RECORDS SHOWN:
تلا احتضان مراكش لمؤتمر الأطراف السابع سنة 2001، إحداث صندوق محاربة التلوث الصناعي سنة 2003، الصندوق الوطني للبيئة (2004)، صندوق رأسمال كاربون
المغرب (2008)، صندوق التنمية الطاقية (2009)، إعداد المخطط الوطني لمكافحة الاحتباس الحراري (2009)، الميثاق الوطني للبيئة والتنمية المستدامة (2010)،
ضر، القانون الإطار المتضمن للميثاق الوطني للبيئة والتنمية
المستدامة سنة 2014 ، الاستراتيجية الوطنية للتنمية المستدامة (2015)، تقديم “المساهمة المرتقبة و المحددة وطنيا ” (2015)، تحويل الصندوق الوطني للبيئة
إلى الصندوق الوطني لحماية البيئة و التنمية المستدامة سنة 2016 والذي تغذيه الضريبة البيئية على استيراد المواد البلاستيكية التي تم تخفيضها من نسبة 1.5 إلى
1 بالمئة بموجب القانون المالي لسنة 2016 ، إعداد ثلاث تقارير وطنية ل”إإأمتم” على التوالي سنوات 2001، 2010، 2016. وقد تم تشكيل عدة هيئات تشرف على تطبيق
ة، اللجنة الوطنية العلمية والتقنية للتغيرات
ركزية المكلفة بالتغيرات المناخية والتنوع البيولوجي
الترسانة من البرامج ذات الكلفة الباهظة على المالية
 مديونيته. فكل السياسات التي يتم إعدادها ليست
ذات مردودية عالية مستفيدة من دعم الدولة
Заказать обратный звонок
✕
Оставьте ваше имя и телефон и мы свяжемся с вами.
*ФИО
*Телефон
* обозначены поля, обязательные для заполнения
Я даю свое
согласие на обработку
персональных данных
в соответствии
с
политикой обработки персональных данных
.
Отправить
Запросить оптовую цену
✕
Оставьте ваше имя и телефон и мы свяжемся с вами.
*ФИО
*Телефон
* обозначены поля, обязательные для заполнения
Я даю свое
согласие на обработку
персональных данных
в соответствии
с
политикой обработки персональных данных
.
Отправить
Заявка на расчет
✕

==

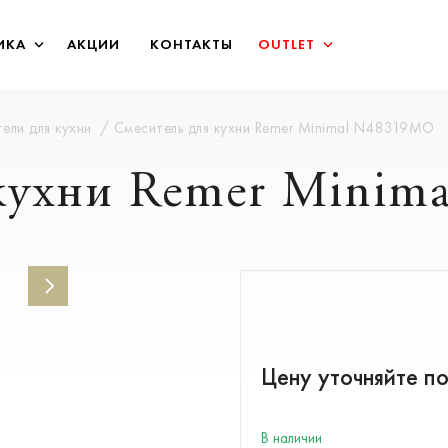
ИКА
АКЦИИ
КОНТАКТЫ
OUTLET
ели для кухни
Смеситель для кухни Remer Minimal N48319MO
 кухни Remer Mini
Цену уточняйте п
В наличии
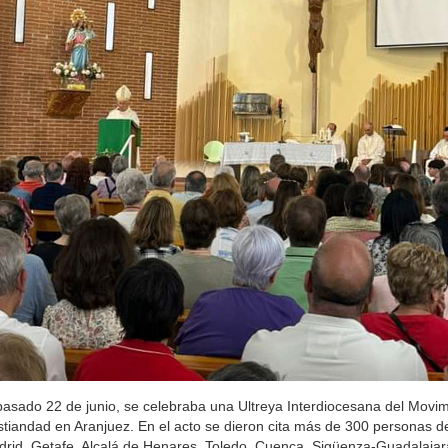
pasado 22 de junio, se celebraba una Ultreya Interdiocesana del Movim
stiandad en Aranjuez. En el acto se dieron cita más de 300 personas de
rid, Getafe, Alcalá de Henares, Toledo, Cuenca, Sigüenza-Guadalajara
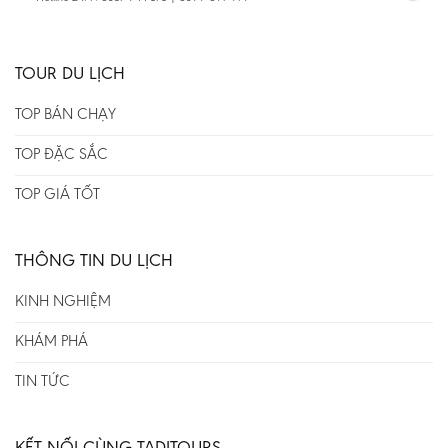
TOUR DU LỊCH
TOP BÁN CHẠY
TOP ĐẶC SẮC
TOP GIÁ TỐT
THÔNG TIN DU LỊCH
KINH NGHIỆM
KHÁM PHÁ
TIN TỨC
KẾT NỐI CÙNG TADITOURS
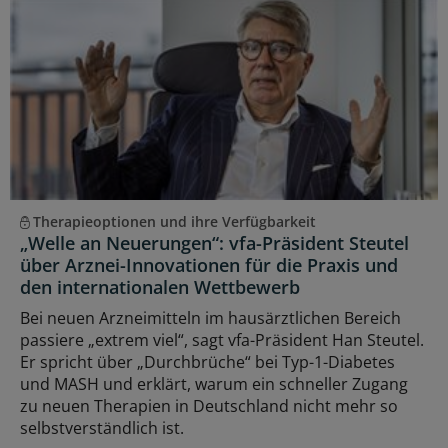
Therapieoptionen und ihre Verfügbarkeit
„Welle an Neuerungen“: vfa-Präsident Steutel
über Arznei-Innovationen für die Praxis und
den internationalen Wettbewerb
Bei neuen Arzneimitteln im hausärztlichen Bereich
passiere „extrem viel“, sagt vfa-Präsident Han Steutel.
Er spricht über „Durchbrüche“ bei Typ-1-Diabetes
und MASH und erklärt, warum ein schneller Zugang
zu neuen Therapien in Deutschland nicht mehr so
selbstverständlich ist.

* * *

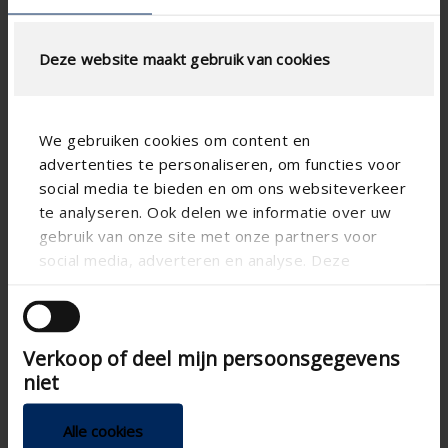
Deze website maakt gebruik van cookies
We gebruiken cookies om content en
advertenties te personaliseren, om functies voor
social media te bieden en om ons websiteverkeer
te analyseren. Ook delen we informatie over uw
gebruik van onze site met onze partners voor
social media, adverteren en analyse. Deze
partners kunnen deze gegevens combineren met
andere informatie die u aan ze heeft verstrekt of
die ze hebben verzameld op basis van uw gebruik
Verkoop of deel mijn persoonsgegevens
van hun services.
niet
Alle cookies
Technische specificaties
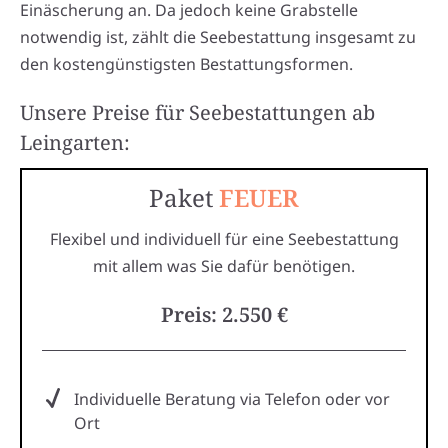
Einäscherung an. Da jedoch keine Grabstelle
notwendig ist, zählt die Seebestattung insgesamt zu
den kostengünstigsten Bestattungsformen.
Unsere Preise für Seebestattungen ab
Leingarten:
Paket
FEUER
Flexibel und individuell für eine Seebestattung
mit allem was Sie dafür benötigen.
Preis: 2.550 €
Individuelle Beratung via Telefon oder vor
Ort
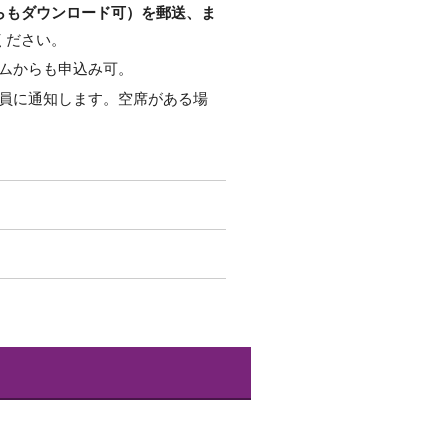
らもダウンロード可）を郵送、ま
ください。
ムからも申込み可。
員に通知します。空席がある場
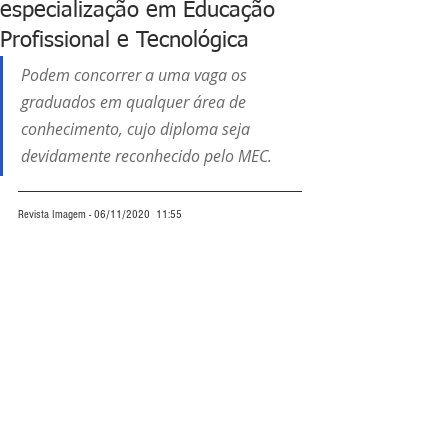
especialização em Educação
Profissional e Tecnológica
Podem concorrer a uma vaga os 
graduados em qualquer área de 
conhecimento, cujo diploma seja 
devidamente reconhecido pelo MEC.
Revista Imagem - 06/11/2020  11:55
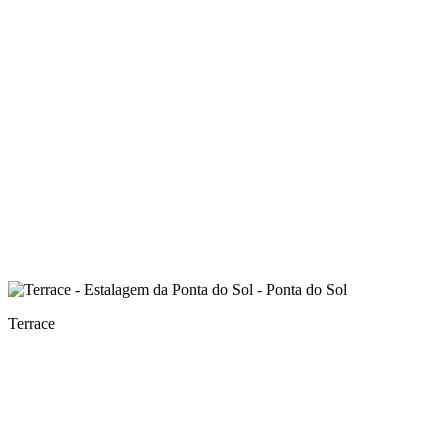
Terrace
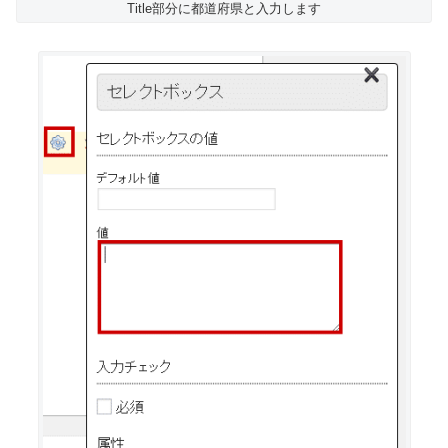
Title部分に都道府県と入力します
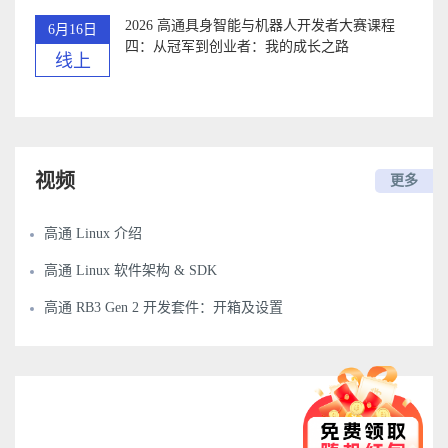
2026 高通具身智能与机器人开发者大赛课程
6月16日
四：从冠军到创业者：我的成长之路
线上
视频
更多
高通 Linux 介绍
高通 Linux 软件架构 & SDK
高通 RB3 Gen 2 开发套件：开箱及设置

EXERCISE DESCRIPTION: Determine how many lines of the listing above hold the word "الوطنية". Report that number without anything else.

FINISHED EXERCISE: 2